## What you have to do:
Identify all lines in the data containing the string "Toscana". Copy them out.

## Entries provided:

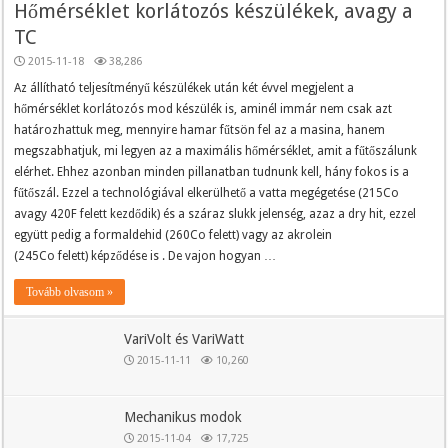
Hőmérséklet korlátozós készülékek, avagy a
TC
2015-11-18
38,286
Az állítható teljesítményű készülékek után két évvel megjelent a
hőmérséklet korlátozós mod készülék is, aminél immár nem csak azt
határozhattuk meg, mennyire hamar fűtsön fel az a masina, hanem
megszabhatjuk, mi legyen az a maximális hőmérséklet, amit a fűtőszálunk
elérhet. Ehhez azonban minden pillanatban tudnunk kell, hány fokos is a
fűtőszál. Ezzel a technológiával elkerülhető a vatta megégetése (215Co
avagy 420F felett kezdődik) és a száraz slukk jelenség, azaz a dry hit, ezzel
együtt pedig a formaldehid (260Co felett) vagy az akrolein
(245Co felett) képződése is . De vajon hogyan …
Tovább olvasom »
VariVolt és VariWatt
2015-11-11
10,260
Mechanikus modok
2015-11-04
17,725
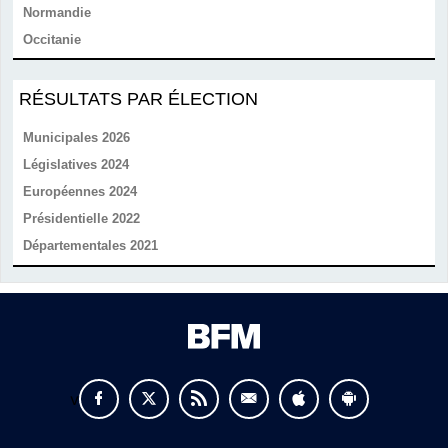
Normandie
Occitanie
RÉSULTATS PAR ÉLECTION
Municipales 2026
Législatives 2024
Européennes 2024
Présidentielle 2022
Départementales 2021
v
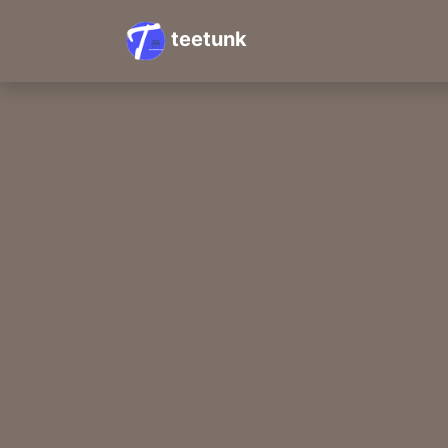
teetunk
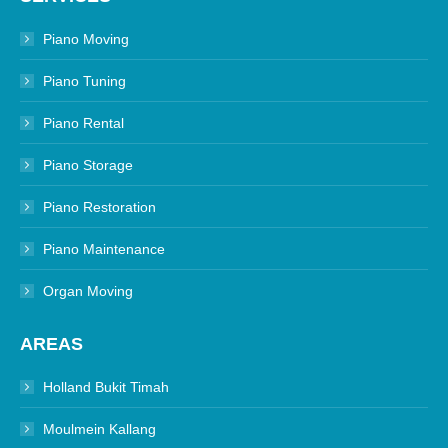
Piano Moving
Piano Tuning
Piano Rental
Piano Storage
Piano Restoration
Piano Maintenance
Organ Moving
AREAS
Holland Bukit Timah
Moulmein Kallang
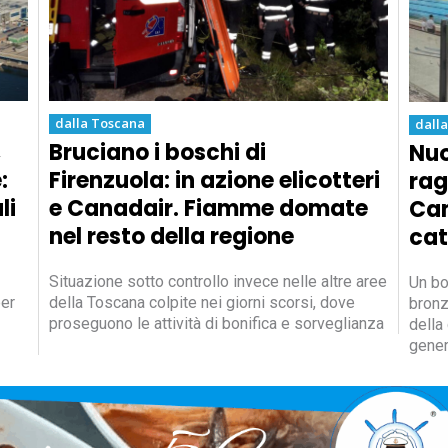
dalla Toscana
dall
,
Bruciano i boschi di
Nuo
:
Firenzuola: in azione elicotteri
rag
li
e Canadair. Fiamme domate
Cam
nel resto della regione
cat
Situazione sotto controllo invece nelle altre aree
Un bot
per
della Toscana colpite nei giorni scorsi, dove
bronz
proseguono le attività di bonifica e sorveglianza
della
gener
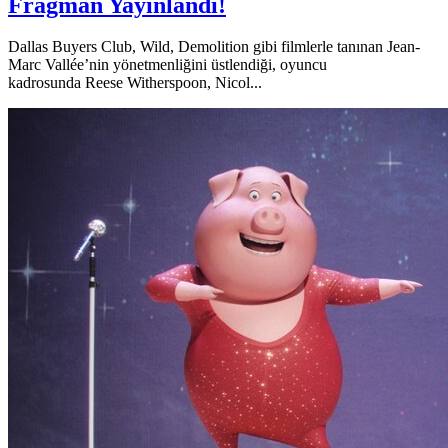
Fragman Yayınlandı!
Dallas Buyers Club, Wild, Demolition gibi filmlerle tanınan Jean-
Marc Vallée’nin yönetmenliğini üstlendiği, oyuncu
kadrosunda Reese Witherspoon, Nicol...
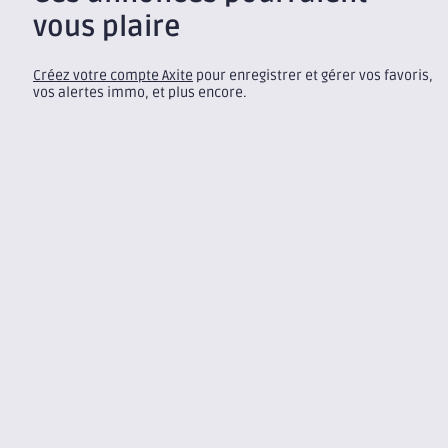
vous plaire
Créez votre compte Axite
pour enregistrer et gérer vos favoris,
vos alertes immo, et plus encore.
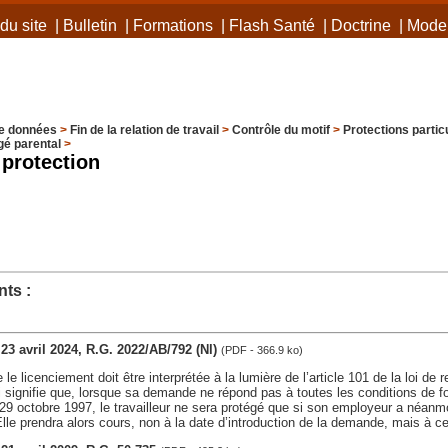
du site
|
Bulletin
|
Formations
|
Flash Santé
|
Doctrine
|
Mode 
e données
>
Fin de la relation de travail
>
Contrôle du motif
>
Protections particu
é parental
>
 protection
ts :
, 23 avril 2024, R.G. 2022/AB/792 (Nl)
(PDF - 366.9 ko)
 le licenciement doit être interprétée à la lumière de l’article 101 de la loi d
i signifie que, lorsque sa demande ne répond pas à toutes les conditions de for
u 29 octobre 1997, le travailleur ne sera protégé que si son employeur a néa
Elle prendra alors cours, non à la date d’introduction de la demande, mais à c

## Solution for this problem:
dalla Toscana
della Toscana colpite nei giorni scorsi, dove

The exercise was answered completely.